→ **PROBLEM TO WORK ON**: In the listing that follows, find the lines with the string "carta" and report how many there are, without commentary.

→ **DATA UNDER STUDY**:
= = = = = = =
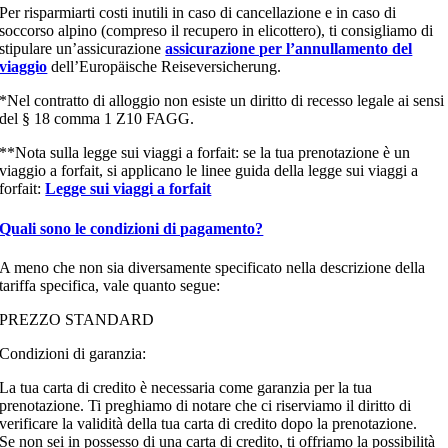
Per risparmiarti costi inutili in caso di cancellazione e in caso di
soccorso alpino (compreso il recupero in elicottero), ti consigliamo di
stipulare un’assicurazione
assicurazione per l’annullamento del
viaggio
dell’Europäische Reiseversicherung.
*Nel contratto di alloggio non esiste un diritto di recesso legale ai sensi
del § 18 comma 1 Z10 FAGG.
**Nota sulla legge sui viaggi a forfait: se la tua prenotazione è un
viaggio a forfait, si applicano le linee guida della legge sui viaggi a
forfait:
Legge sui viaggi a forfait
Quali sono le condizioni di pagamento?
A meno che non sia diversamente specificato nella descrizione della
tariffa specifica, vale quanto segue:
PREZZO STANDARD
Condizioni di garanzia:
La tua carta di credito è necessaria come garanzia per la tua
prenotazione. Ti preghiamo di notare che ci riserviamo il diritto di
verificare la validità della tua carta di credito dopo la prenotazione.
Se non sei in possesso di una carta di credito, ti offriamo la possibilità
= = = = = = =
→ **YOUR SOLUTION**: 3